#### [Exercise brief]
Which of the lines below include "Penilaian"? Each one should be copied out.

#### [Listed records]
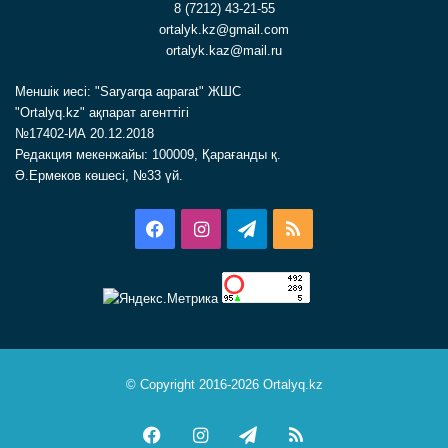
8 (7212) 43-21-55
ortalyk.kz@gmail.com
ortalyk.kaz@mail.ru
Меншік иесі: "Saryarqa aqparat" ЖШС
"Ortalyq.kz" ақпарат агенттігі
№17402-ИА 20.12.2018
Редакция мекенжайы: 100009, Қарағанды қ.
Ә.Ермеков көшесі, №33 үй.
Facebook
Instagram
Telegram
RSS
© Copyright 2016-2026 Ortalyq.kz
Facebook
Instagram
Telegram
RSS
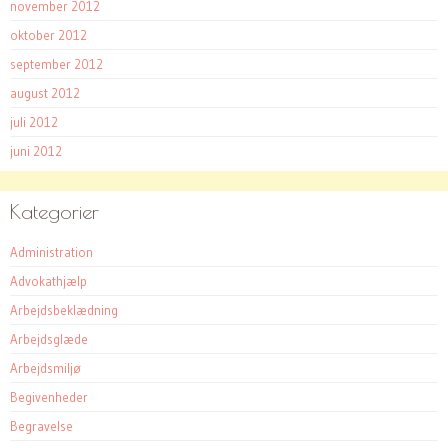
november 2012
oktober 2012
september 2012
august 2012
juli 2012
juni 2012
Kategorier
Administration
Advokathjælp
Arbejdsbeklædning
Arbejdsglæde
Arbejdsmiljø
Begivenheder
Begravelse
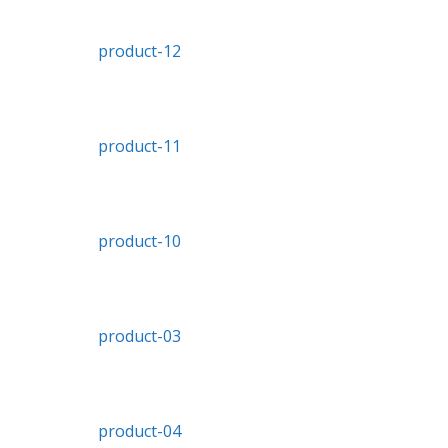
product-12
product-11
product-10
product-03
product-04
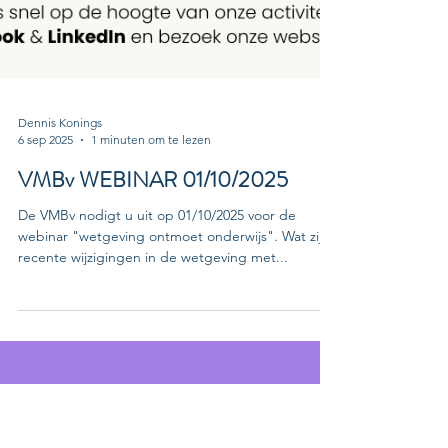
Dennis Konings
6 sep 2025
1 minuten om te lezen
VMBv WEBINAR 01/10/2025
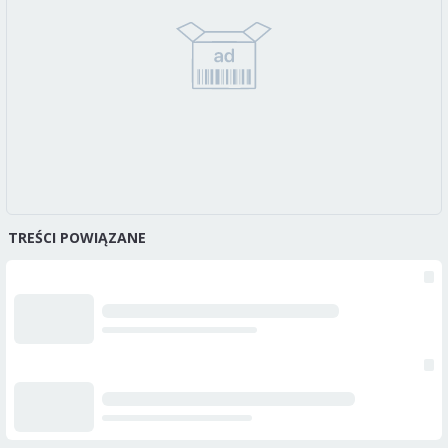
TREŚCI POWIĄZANE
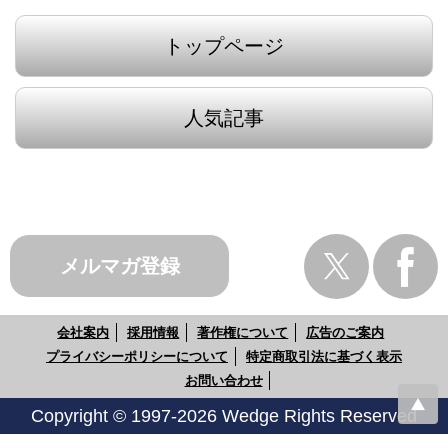
トップページ
人気記事
メルマガ登録
会社案内
採用情報
著作権について
広告のご案内
プライバシーポリシーについて
特定商取引法に基づく表示
お問い合わせ
Copyright © 1997-2026 Wedge Rights Reserved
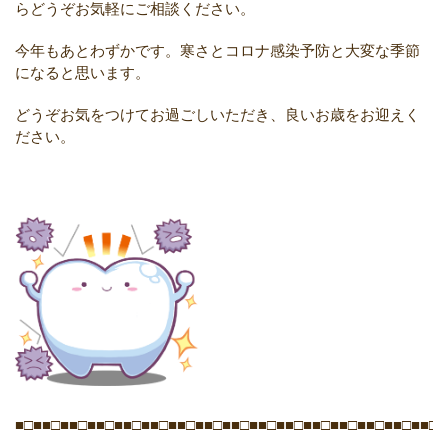
らどうぞお気軽にご相談ください。
今年もあとわずかです。寒さとコロナ感染予防と大変な季節
になると思います。
どうぞお気をつけてお過ごしいただき、良いお歳をお迎えく
ださい。
■□■■□■■□■■□■■□■■□■■□■■□■■□■■□■■□■■□■■□■■□■■□■■□■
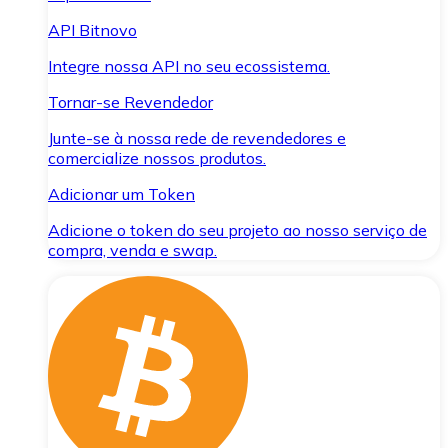
API Bitnovo
Integre nossa API no seu ecossistema.
Tornar-se Revendedor
Junte-se à nossa rede de revendedores e
comercialize nossos produtos.
Adicionar um Token
Adicione o token do seu projeto ao nosso serviço de
compra, venda e swap.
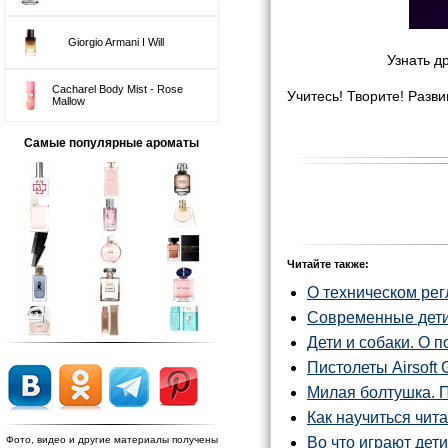
Giorgio Armani I Will
Узнать д
Cacharel Body Mist - Rose
Учитесь! Творите! Разви
Mallow
Самые популярные ароматы
Читайте также:
О техническом ре
Современные дети 
Дети и собаки. О 
Пистолеты Airsoft 
Милая болтушка. П
Как научиться чит
Фото, видео и другие материалы получены
Во что играют дет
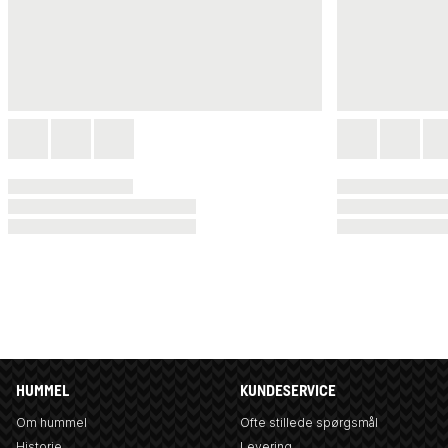
HUMMEL
KUNDESERVICE
Om hummel
Ofte stillede spørgsmål
Historie
Levering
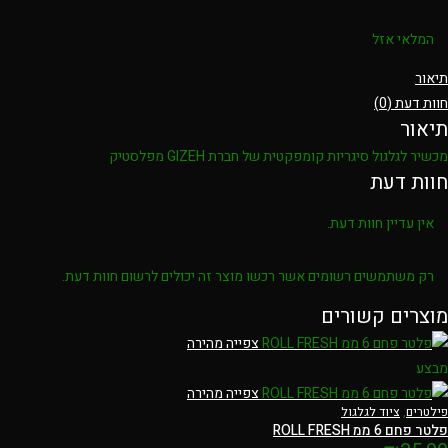
המלאי אזל
תיאור
חוות דעת (0)
תיאור
מכשיר לגלגול סיגריות קומפקטית של חברת GIZEH מפלסטיק
חוות דעת
אין עדיין חוות דעת.
רק משתמשים רשומים אשר רכשו מוצר זה יכולים לרשום חוות דעת.
מוצרים קשורים
צפייה מהירה
מבצע
צפייה מהירה
פילטרים
,
ציוד לגלגול
פלטר פחם 6 ממ ROLL FRESH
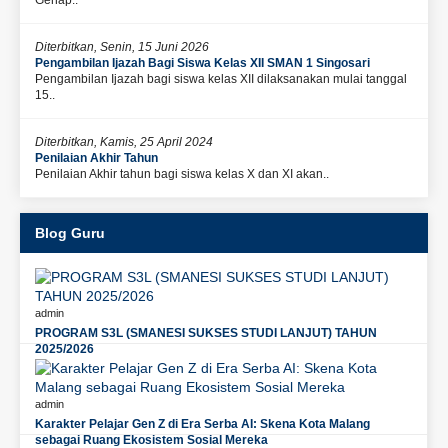
Genap..
Diterbitkan, Senin, 15 Juni 2026
Pengambilan Ijazah Bagi Siswa Kelas XII SMAN 1 Singosari
Pengambilan Ijazah bagi siswa kelas XII dilaksanakan mulai tanggal
15..
Diterbitkan, Kamis, 25 April 2024
Penilaian Akhir Tahun
Penilaian Akhir tahun bagi siswa kelas X dan XI akan..
Blog Guru
admin
PROGRAM S3L (SMANESI SUKSES STUDI LANJUT) TAHUN
2025/2026
admin
Karakter Pelajar Gen Z di Era Serba AI: Skena Kota Malang
sebagai Ruang Ekosistem Sosial Mereka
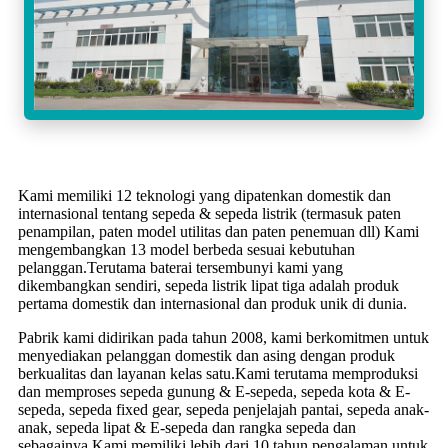
Kami memiliki 12 teknologi yang dipatenkan domestik dan
internasional tentang sepeda & sepeda listrik (termasuk paten
penampilan, paten model utilitas dan paten penemuan dll) Kami
mengembangkan 13 model berbeda sesuai kebutuhan
pelanggan.Terutama baterai tersembunyi kami yang
dikembangkan sendiri, sepeda listrik lipat tiga adalah produk
pertama domestik dan internasional dan produk unik di dunia.
Pabrik kami didirikan pada tahun 2008, kami berkomitmen untuk
menyediakan pelanggan domestik dan asing dengan produk
berkualitas dan layanan kelas satu.Kami terutama memproduksi
dan memproses sepeda gunung & E-sepeda, sepeda kota & E-
sepeda, sepeda fixed gear, sepeda penjelajah pantai, sepeda anak-
anak, sepeda lipat & E-sepeda dan rangka sepeda dan
sebagainya.Kami memiliki lebih dari 10 tahun pengalaman untuk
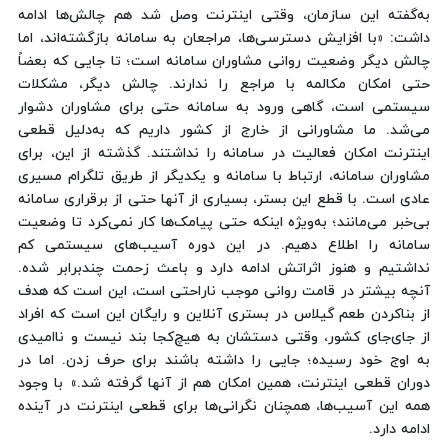
به‌گفته این سازمان، وقتی اینترنت وصل شد هم چالش‌ها ادامه
داشت: «با افزایش دسترسی‌ها، مراجعان به سامانه بازگشته‌اند، اما
چالش دیگر وضعیت روانی مشاوران سامانه است؛ تا جایی که بعضاً
حتی امکان مکالمه با مراجع را ندارند. چالش دیگر، مشکلات
سیستمی است، گاهی ورود به سامانه حتی برای مشاوران دشوار
می‌شد. ما مشاورانی از خارج از کشور داریم که به‌دلیل قطعی
اینترنت امکان فعالیت در سامانه را نداشتند. گذشته از این، برای
مشاوران سامانه، ارتباط با سامانه و یکدیگر از طریق تلگرام مسیری
عادی است. با قطع این بستر، بسیاری از آنها حتی از برقراری سامانه
بی‌خبر می‌مانند؛ به‌ویژه اینکه حتی پیامک‌ها کار نمی‌کرد تا وضعیت
سامانه را اطلاع دهیم. در این دوره آسیب‌های سیستمی کم
نداشتیم و هنوز اثراتش ادامه دارد و باعث زحمت چندبرابر شده.
آنچه بیشتر در قامت روانی موجب ناراحتی است، این است که هدف
از بناکردن طعم گیلاس در بستری آنلاین و رایگان این است که افراد
از جای‌جای کشور، وقتی دستشان به هیچ‌کجا بند نیست و ناامیدی
به اوج خود رسیده؛ جایی را داشته باشند برای حرف زدن. اما در
دوران قطعی اینترنت، همین امکان هم از آنها گرفته شد.» با وجود
همه این آسیب‌ها، همچنان نگرانی‌ها برای قطعی اینترنت در آینده
ادامه دارد.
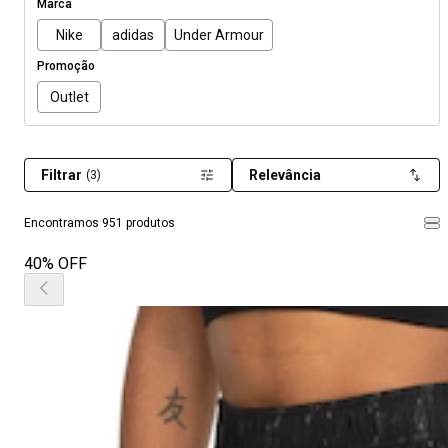
Marca
Nike
adidas
Under Armour
Promoção
Outlet
Filtrar
Relevância
(3)
Encontramos 951 produtos
40% OFF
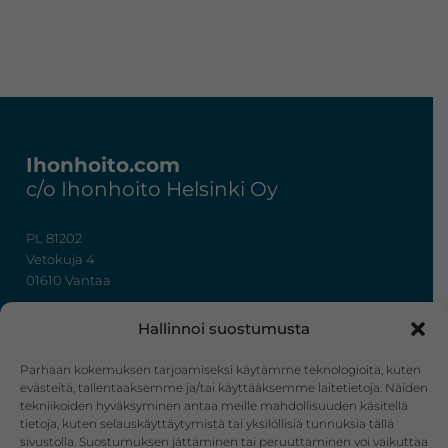
Footer
Ihonhoito.com
c/o Ihonhoito Helsinki Oy
PL 81202
Vetokuja 4
01610 Vantaa
+358 50 367 7724
Hallinnoi suostumusta
y-tunnus: 3322636-4
info@ihonhoito.com
Parhaan kokemuksen tarjoamiseksi käytämme teknologioita, kuten
evästeitä, tallentaaksemme ja/tai käyttääksemme laitetietoja. Näiden
tekniikoiden hyväksyminen antaa meille mahdollisuuden käsitellä
Facebook
Instagram
tietoja, kuten selauskäyttäytymistä tai yksilöllisiä tunnuksia tällä
sivustolla. Suostumuksen jättäminen tai peruuttaminen voi vaikuttaa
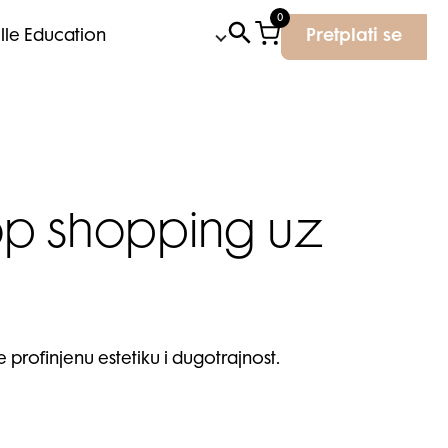
0
Elle Education
Pretplati se
top shopping uz
profinjenu estetiku i dugotrajnost.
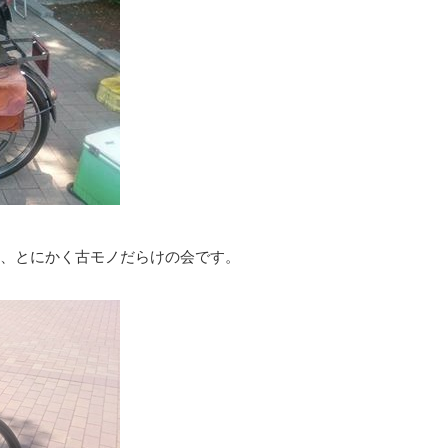
、とにかく古モノだらけの会です。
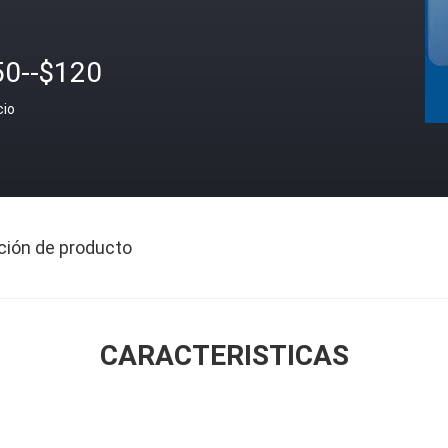
50--$120
cio
ción de producto
CARACTERISTICAS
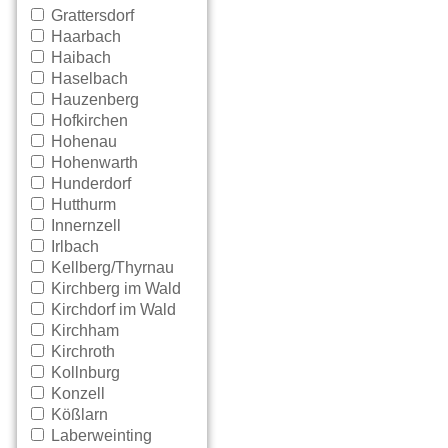
Grattersdorf
Haarbach
Haibach
Haselbach
Hauzenberg
Hofkirchen
Hohenau
Hohenwarth
Hunderdorf
Hutthurm
Innernzell
Irlbach
Kellberg/Thyrnau
Kirchberg im Wald
Kirchdorf im Wald
Kirchham
Kirchroth
Kollnburg
Konzell
Kößlarn
Laberweinting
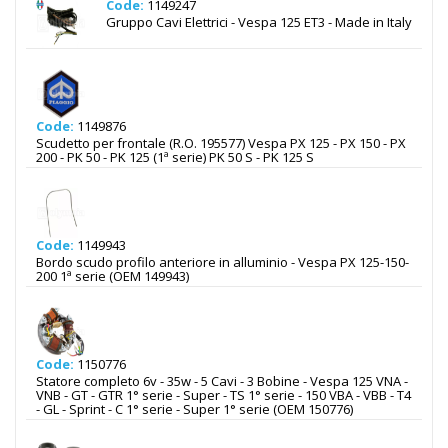
Code:
1149247
Gruppo Cavi Elettrici - Vespa 125 ET3 - Made in Italy
Code:
1149876
Scudetto per frontale (R.O. 195577) Vespa PX 125 - PX 150 - PX
200 - PK 50 - PK 125 (1ª serie) PK 50 S - PK 125 S
Code:
1149943
Bordo scudo profilo anteriore in alluminio - Vespa PX 125-150-
200 1ª serie (OEM 149943)
Code:
1150776
Statore completo 6v - 35w - 5 Cavi - 3 Bobine - Vespa 125 VNA -
VNB - GT - GTR 1° serie - Super - TS 1° serie - 150 VBA - VBB - T4
- GL - Sprint - C 1° serie - Super 1° serie (OEM 150776)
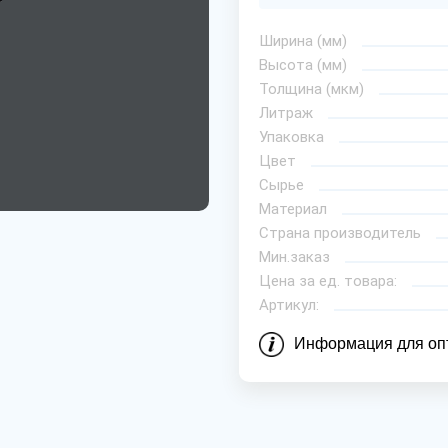
Ширина (мм)
Высота (мм)
Толщина (мкм)
Литраж
Упаковка
Цвет
Сырье
Материал
Страна производитель
Мин.заказ
Цена за ед. товара:
Артикул:
Информация для оп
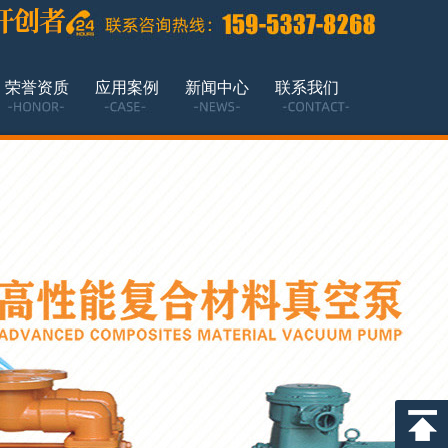
荣誉资质
应用案例
新闻中心
联系我们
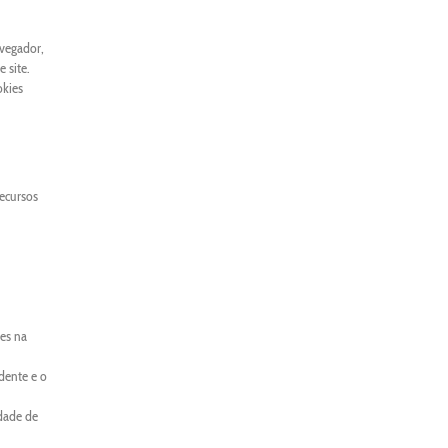
avegador,
 site.
okies
recursos
es na
dente e o
idade de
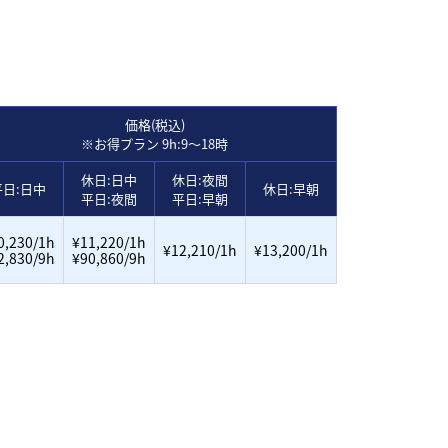
価格(税込)
※お得プラン 9h:9～18時
休日:日中
休日:夜間
平日:日中
休日:早朝
平日:夜間
平日:早朝
0,230/1h
¥11,220/1h
¥12,210/1h
¥13,200/1h
2,830/9h
¥90,860/9h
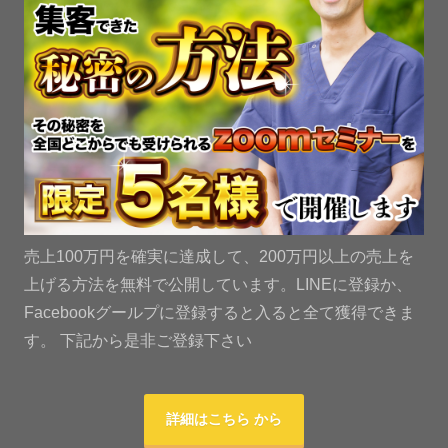
売上100万円を確実に達成して、200万円以上の売上を
上げる方法を無料で公開しています。LINEに登録か、
Facebookグールプに登録すると入ると全て獲得できま
す。 下記から是非ご登録下さい
詳細はこちら から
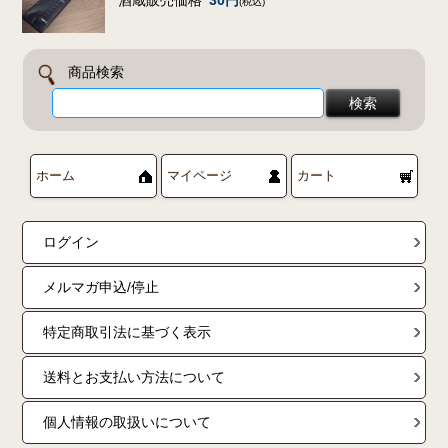
酒蔵販売価格
30円
(税込)
商品検索
ホーム
マイページ
カート
ログイン
メルマガ申込/停止
特定商取引法に基づく表示
送料とお支払い方法について
個人情報の取扱いについて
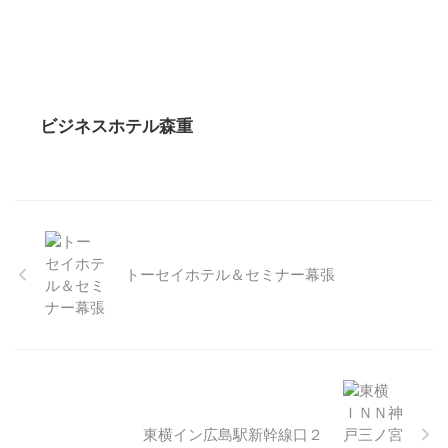
ビジネスホテル森重
トーセイホテル＆セミナー幕張
東横イン広島駅新幹線口２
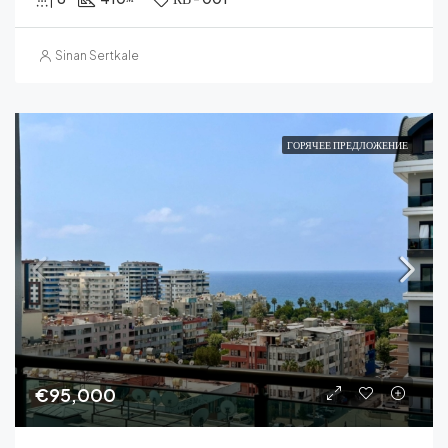
Sinan Sertkale
ГОРЯЧЕЕ ПРЕДЛОЖЕНИЕ
€95,000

#### [Answer to this exercise]
Penilaian Akhir Tahun
Penilaian Akhir tahun bagi siswa kelas X dan XI akan..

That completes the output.